(Records from a collection)

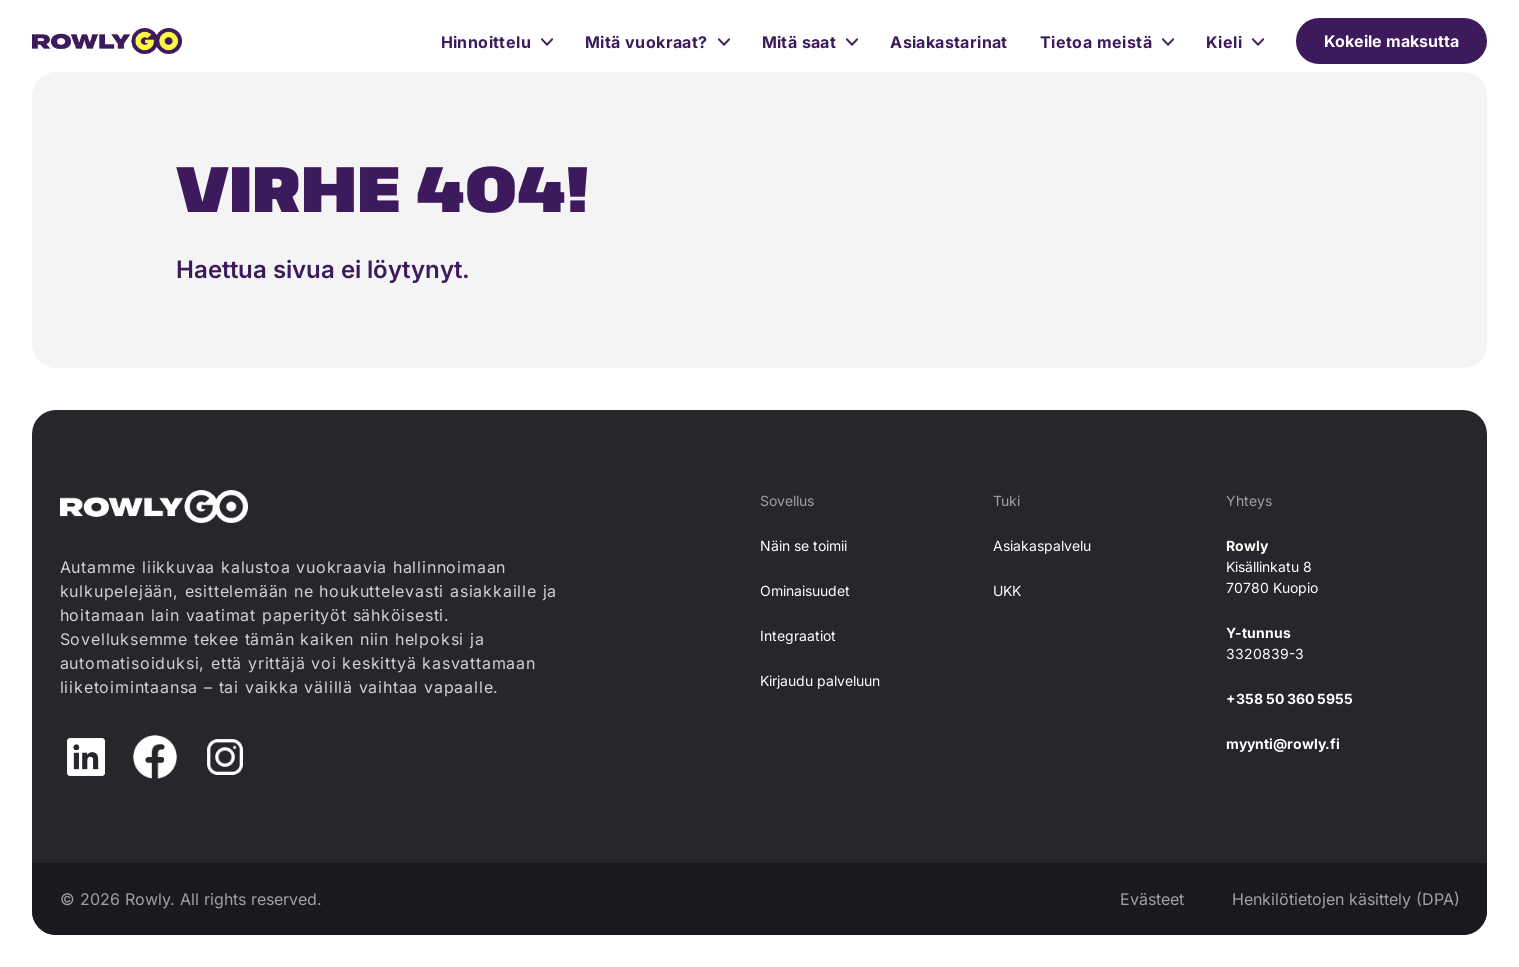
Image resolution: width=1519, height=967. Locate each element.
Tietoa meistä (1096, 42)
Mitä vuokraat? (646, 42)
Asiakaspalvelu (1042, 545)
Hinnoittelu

What needs to be done »
The required output is every line of the data above, set down exactly and stripped of pictures.

Solution for this task »
Image resolution: width=1519, height=967. Locate each element.
Tietoa meistä (1096, 42)
Mitä vuokraat? (646, 42)
Asiakaspalvelu (1042, 545)
Hinnoittelu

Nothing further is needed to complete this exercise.